Dictionary of Electrical Engineering

Commonly used terms in the Electrical industry.

coil
a conductor shaped to form a closed geometric path. Note that the coil will not be a closed conducting path unless the two ends of the coil are shorted together. Coils may have multiple turns, and may have various constructions including spool, preformed, and mush-wound. The coil may be wrapped around an iron core or an insulating form, or it may be self-supporting. A coil offers considerable opposition to AC current but very little to DC current.
coil pitch

See coil span
coil side
that portion of a motor or generator winding that cuts (or is cut by) lines of magnetic flux and, thus, contributes to the production of torque and Faraday EMF in the winding.
coil span
the distance, measured either in number of coil slots or in spatial (mechanical) degrees, between opposite sides of a winding of an electric machine.
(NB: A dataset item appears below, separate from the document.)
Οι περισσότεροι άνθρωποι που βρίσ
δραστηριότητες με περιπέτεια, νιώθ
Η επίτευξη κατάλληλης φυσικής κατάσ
A full-span (full-pitch) winding is one in which the winding span equals the span between adjacent magnetic poles. Windings with span less than the distance between adjacent magnetic poles are called short-pitch, fractional-pitch, or chorded windings.

See coil pitch
low voltage holding coil
a holding coil that keeps the main-line contactor closed on low voltage conditions. Controllers that contain this feature are used in places where the motor is vital to the operation of a process, and it is necessary to maintain control of the motor under low voltage conditions.
no voltage holding coil
a holding coil that keeps the main-line contactor closed on zero voltage conditions. DC motor controllers that contain this feature are used in places where the motor is vital to the operation of a process. These controllers can maintain control to the motor under momentary line power loses, by using the CEMF of the coasting armature to keep power to the main-line coil/contactor. If power to the motor controller is not restored within a short period of time, the motor coasts to a speed where it can no longer keep the main-line contactor closed. At this point, the m-coil drops out to insure starting resistors are placed back in the circuit.
potential coil
a long, finely wound, straight coil, similar in operation to a Chat-tuck coil, that is used with a fluxmeter to measure magnetic potential difference between a point in a magnetic field and a flux-free point in space.
recoil permeability
the average slope of the minor hysteresis loop, which is roughly the slope of the major hysteresis loop at zero applied field (H ), and is most often used to determine the effect of applying and removing a demagnetizing field to and from a magnetic material.
search coil
a solenoid that is wound with an air core or around a magnet or permeable component of a magnetic circuit to measure the change of flux within the coil; used with a fluxmeter.